Lo sapevate che per essere sicuri di avere figli in un certo convento di suore, a Napoli, vi potete sedere su una bella poltrona e, se la vostra fede è certa, avrete molte possibilità di essere esaudite, anche se la scienza è molto perplessa? Alla superstizione si può anche non credere, ma perché mai non provare? Ma quando si è proprio drastiche nel laicismo, la seduta, strappata a fatica alle suore diffidenti, si trasforma in una missione impossibile. L’attrice Valeria Bruni Tedeschi, come Valerio Adami, il nostro pop-artist più ‘francese’, quando scrive e dirige le sue commedie sentimentali (il genere principe del cinema francese) racconta solo cose che conosce molto bene, e un po’ le trasfigura. Tutte vagamente autobiografiche, allora, le sue opere: la vita, i drammi e i contrasti domestici, le passioni e gli amori, anche musicali e letterari, i soldi, le avventure creative, le paure, a partire dal trauma dell’esilio parigino (per motivi di famiglia e per sfuggire a eventuali attentati terroristici il padre porta tutti a Torino, e spostarsi da Torino chissà perché è più tragico che altrove), al dissidio con la sorella e alle sue celebri storie con Mimmo Calopresti e con Louis Garrel.
In Un chateau en Italie, l’allieva (teatrale) di Chereau, per la prima volta promossa al grande concorso di Cannes dopo alcune ottime prove precedenti, stimate per la loro eccentricità e originalità, ecco che ci racconta un po’ proprio le sue ultime vicissitudini. La conoscenza e il rapporto d’amore e la rottura e il ritrovarsi con il più giovane collega, la morte del fratello di aids, la crisi economica della famiglia, costretta a vendere un Brueghel e (ai russi) un bellissimo, antico castello piemontese che il sindaco (Silvio Orlando) avrebbe desiderato regalare alla comunità. Ma, nel film, lei è Louise e lui Nathan. Lei quarantenne, lui trentenne. Lei che vuole un figlio, lui che vuole un rapporto meno ‘adulto’. L’incontro è casuale. Nei campi. Lei perde un rosario e lui glielo riporta (uno simile) a Parigi. La vespetta. Le canzoncine di Buscaglione per non fare proprio la Nanni Moretti donna, il caffé al Café. E i personaggi interpretati da Filippo Timi, il fratello adorato e morente (ormai un Gian Maria Volonté capace di dominare ogni storia e set), Marisa Borini, la mamma ‘concreta’, Noemie Lvovsky, la fidanzata di Timi, che fanno parte di una partitura fantastica. Il fratello e la crisi di famiglia sono romanzate e quel che conta è più che altro Checov, il Giardino dei ciliegi, e la sua musica.

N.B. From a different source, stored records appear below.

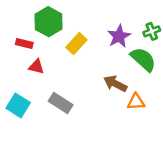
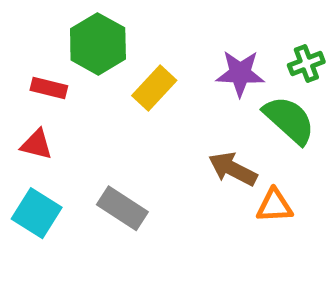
purple star: (119, 36) -> (240, 73), turned 30
red triangle: (36, 67) -> (37, 144), moved

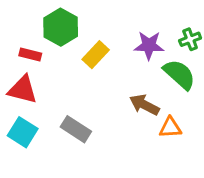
red triangle: (37, 144) -> (23, 90), size x1.5

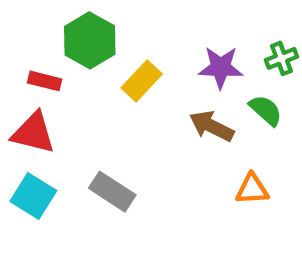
green semicircle: (179, 74) -> (266, 110), size x0.7
brown arrow: (144, 105) -> (212, 126), moved

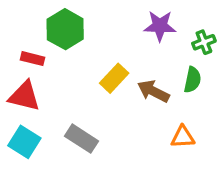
purple star: (221, 67) -> (160, 26), moved
yellow rectangle: (142, 81) -> (114, 78), moved
green semicircle: (266, 110) -> (193, 80), turned 60

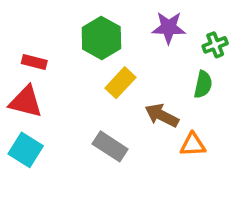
green hexagon: (65, 29) -> (101, 38), moved
brown arrow: (153, 91) -> (162, 115), moved
gray rectangle: (81, 139) -> (110, 146), moved

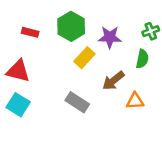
purple star: (169, 28) -> (110, 37), moved
red rectangle: (34, 62) -> (30, 32), moved
brown arrow: (162, 115) -> (113, 81), turned -65

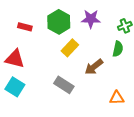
purple star: (110, 37) -> (91, 19), moved
orange triangle: (135, 101) -> (117, 98), moved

Il punto di partenza era attraversare il genere con un tipo di comicità più consistente e meno farsesca rispetto ai blockbuster alla Quasi amici. Preparare una strategia di sopravvivenza, quando la paura di invecchiare e della morte (il fratello) obbligano alle scelte veloci. Un figlio potrebbe essere una soluzione. Un film anche, o un detour improvviso. In fondo Louise ha smesso di far vinema. Vuole che la vita entri nella vita. O, direbbe Paolo Virno, “che i sensi sentano se stessi sentire”. Si potrebbe dire che il film fabbrichi una contemplazione.

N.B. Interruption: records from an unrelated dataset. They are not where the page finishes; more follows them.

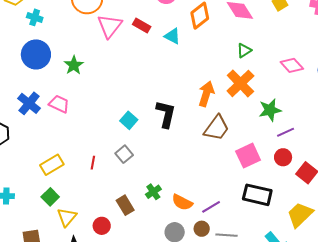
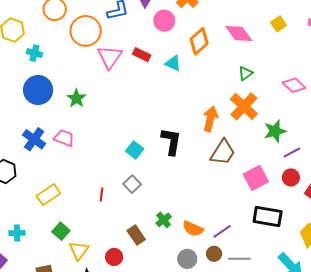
yellow rectangle: (52, 165) -> (48, 195), moved

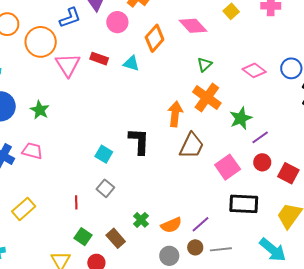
orange semicircle: (193, 229) -> (171, 225), turned -40
green square: (61, 231) -> (83, 237), moved

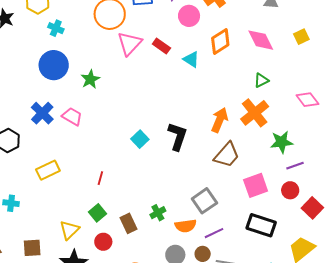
gray square: (105, 188) -> (204, 201), moved, size x1.4

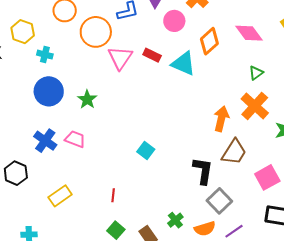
cyan triangle: (191, 59) -> (183, 64), size x1.5
black L-shape: (178, 136) -> (203, 171), moved

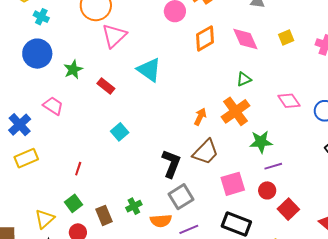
red rectangle: (152, 55) -> (106, 86), moved
cyan triangle: (183, 64) -> (149, 70), moved
orange arrow: (221, 119) -> (200, 117), size x0.7
blue cross: (45, 141) -> (20, 125), moved

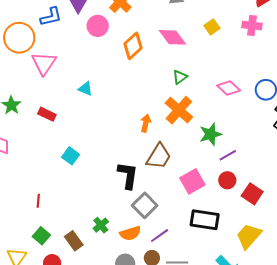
cyan triangle: (149, 70) -> (85, 89), size x0.6

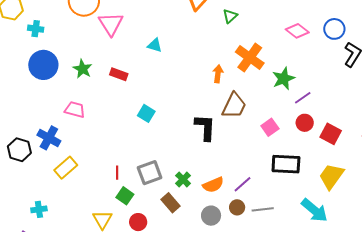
green triangle: (180, 77) -> (230, 16), moved
pink square: (192, 181) -> (270, 127), size x0.7
red line: (38, 201) -> (117, 173), moved
gray square: (145, 205) -> (150, 173), moved, turned 30
brown rectangle: (74, 241) -> (171, 203), moved

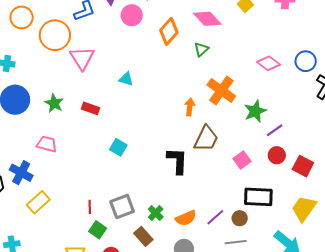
brown circle: (237, 207) -> (240, 218), moved

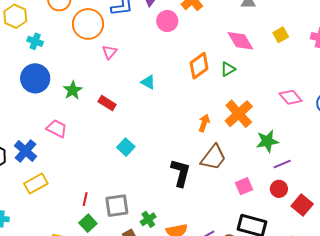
orange diamond: (169, 31) -> (199, 66), moved
pink triangle: (82, 58) -> (110, 52), size x0.6

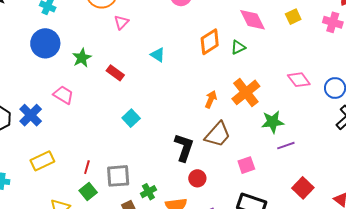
yellow rectangle: (36, 184) -> (42, 161), moved
red circle: (279, 189) -> (197, 178), moved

La contemplazione di una donna allo specchio. Una delle prime scene mostra Nathan, che nel film interpreta proprio un attore, alle prese con un classica ‘esterno’. Alla guida dell’automobile, sotto la pioggia scrosciante, in un viottolo di campagna, deve impersonare un uomo al volante in grande crisi esistenziale. Il regista dà alcuni suggerimenti, non è convinto del primo ciak. Al secondo Garrel si fida del regista. La ripresa è buona, ma lui manda tutti a quel paese. E’ un attore di stile Jean Pierre Leaud, non sopporta la falsità del cinema a programma. In realtà il metodo recitativo libero imperava anche nella Hollywood classica. Perfino un regista cattivo per eccellenza, come Otto Preminger, lasciava all’attore la massima libertà nell’interpretazione di una battuta, perché considerava utile all’architettura narrativa complessiva finale le libertà emotive che l’attore poteva introdurre e il regista ottimizzare via via. Per dare sfumature più complesse ai personaggi. Ecco il metodo Preminger, di costruzione spessa e per accumulazione di sfumature è quello che fa la differenza di questo testo, a volte nevrotico, a volte fuori strada, a volte buffonesco, a volte documentaristicamente hard, come quando viene abbattutto un castagno gigantesco (e malato) a volte imprevisto (come quando appare dal nulla Omar Sharif) anche se tutto viene impaginato nella scansione temporale. Le quattro stagioni. A cominciare dall’autunno.